(Data excerpts)
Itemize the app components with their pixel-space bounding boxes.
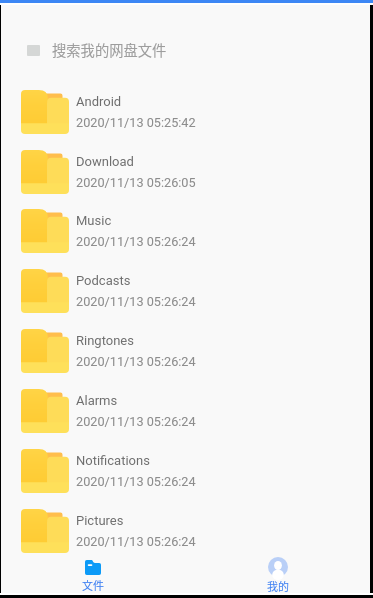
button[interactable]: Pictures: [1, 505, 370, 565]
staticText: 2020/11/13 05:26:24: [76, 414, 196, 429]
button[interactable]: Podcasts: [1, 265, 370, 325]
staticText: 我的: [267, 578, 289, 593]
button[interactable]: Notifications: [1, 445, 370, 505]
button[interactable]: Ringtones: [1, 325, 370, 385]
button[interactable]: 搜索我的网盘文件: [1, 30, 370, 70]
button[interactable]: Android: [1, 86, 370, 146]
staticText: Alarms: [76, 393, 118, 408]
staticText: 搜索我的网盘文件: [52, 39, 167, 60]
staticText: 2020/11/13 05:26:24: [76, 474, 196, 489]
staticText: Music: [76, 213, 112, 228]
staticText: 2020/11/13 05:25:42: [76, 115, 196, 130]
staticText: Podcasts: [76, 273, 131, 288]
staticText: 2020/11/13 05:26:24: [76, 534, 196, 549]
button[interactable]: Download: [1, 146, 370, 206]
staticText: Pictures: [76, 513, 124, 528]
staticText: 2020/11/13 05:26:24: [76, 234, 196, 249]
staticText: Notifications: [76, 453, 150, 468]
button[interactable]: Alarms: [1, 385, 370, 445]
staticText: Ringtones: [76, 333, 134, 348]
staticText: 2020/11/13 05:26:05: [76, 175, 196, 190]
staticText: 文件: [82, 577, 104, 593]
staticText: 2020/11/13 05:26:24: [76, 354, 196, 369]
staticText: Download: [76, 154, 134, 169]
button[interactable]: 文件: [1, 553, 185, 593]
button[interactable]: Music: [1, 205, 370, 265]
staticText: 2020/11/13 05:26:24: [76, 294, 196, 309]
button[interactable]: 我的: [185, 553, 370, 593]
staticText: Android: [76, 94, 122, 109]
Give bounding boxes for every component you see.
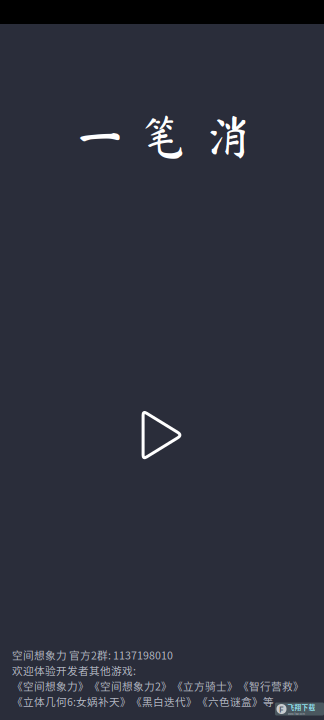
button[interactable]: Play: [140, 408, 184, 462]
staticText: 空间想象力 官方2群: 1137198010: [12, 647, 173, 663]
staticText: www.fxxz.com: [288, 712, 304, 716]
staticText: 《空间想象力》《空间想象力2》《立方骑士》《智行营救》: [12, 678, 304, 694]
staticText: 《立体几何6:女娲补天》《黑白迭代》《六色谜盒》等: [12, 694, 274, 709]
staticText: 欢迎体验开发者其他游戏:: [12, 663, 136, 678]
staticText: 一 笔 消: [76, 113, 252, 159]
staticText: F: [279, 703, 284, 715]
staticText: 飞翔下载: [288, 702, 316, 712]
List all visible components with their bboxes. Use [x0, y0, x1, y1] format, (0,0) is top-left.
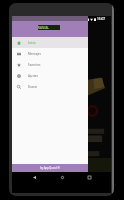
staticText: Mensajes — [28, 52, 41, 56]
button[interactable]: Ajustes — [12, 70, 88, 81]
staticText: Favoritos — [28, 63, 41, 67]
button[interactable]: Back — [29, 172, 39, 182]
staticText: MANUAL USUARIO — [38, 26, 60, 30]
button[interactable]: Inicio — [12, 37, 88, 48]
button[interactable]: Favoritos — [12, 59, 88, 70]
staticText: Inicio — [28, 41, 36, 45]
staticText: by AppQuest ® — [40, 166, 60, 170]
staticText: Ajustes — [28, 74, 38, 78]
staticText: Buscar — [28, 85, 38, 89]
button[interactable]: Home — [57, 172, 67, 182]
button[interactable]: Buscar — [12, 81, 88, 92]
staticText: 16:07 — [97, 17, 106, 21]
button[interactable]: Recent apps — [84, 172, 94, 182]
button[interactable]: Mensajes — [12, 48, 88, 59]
--
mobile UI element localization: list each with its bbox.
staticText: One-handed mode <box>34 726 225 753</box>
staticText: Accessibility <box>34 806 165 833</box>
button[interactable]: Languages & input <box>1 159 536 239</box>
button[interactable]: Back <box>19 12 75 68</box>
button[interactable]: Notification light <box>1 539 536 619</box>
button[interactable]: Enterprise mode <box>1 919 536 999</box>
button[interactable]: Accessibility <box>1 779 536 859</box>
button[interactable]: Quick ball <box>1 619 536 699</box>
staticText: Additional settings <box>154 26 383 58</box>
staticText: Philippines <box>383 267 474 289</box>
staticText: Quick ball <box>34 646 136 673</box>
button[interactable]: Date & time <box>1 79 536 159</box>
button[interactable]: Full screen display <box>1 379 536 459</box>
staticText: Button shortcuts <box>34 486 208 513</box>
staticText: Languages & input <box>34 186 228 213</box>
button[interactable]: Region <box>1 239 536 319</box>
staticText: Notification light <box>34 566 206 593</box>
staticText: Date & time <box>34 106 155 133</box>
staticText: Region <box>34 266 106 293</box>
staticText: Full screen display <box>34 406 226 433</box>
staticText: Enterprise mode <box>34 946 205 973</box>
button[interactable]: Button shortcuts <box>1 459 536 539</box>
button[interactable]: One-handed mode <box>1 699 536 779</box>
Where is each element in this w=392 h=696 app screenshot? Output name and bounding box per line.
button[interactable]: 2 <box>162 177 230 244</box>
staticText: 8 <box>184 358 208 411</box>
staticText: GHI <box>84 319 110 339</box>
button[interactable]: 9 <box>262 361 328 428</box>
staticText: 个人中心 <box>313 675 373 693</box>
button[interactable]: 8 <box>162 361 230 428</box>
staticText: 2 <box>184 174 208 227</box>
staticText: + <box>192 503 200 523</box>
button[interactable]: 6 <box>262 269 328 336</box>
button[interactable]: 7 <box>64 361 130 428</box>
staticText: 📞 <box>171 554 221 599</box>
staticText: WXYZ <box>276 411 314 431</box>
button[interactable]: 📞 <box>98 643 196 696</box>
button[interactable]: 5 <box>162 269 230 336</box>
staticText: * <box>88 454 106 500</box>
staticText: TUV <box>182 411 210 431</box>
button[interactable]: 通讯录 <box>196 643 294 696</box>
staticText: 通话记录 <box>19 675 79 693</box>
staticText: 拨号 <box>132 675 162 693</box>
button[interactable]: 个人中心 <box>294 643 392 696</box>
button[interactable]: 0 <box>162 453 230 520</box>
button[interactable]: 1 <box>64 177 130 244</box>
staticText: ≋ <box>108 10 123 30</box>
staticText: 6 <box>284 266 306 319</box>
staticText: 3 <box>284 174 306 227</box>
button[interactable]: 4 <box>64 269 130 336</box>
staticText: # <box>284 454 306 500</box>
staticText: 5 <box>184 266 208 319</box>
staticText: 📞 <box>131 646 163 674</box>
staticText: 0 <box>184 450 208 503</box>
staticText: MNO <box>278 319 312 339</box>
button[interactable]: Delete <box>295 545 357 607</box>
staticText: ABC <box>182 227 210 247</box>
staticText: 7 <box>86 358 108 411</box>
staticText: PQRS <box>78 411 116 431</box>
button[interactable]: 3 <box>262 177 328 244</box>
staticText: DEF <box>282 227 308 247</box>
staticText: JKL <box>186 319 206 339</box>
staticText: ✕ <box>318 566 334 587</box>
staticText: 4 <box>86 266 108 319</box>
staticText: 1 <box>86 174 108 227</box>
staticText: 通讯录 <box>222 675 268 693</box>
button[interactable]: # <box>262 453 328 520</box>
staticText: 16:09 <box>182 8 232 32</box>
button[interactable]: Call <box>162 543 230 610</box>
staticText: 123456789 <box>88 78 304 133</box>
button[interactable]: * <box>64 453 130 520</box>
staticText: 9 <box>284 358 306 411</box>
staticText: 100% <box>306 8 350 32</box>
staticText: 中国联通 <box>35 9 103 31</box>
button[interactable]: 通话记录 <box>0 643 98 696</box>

■ ACTION ITEM
Set apart and copy each line of the records that holds the word "Ringtones".

■ SOLUTION FOR THIS EXERCISE
button[interactable]: Ringtones: [1, 325, 370, 385]
staticText: Ringtones: [76, 333, 134, 348]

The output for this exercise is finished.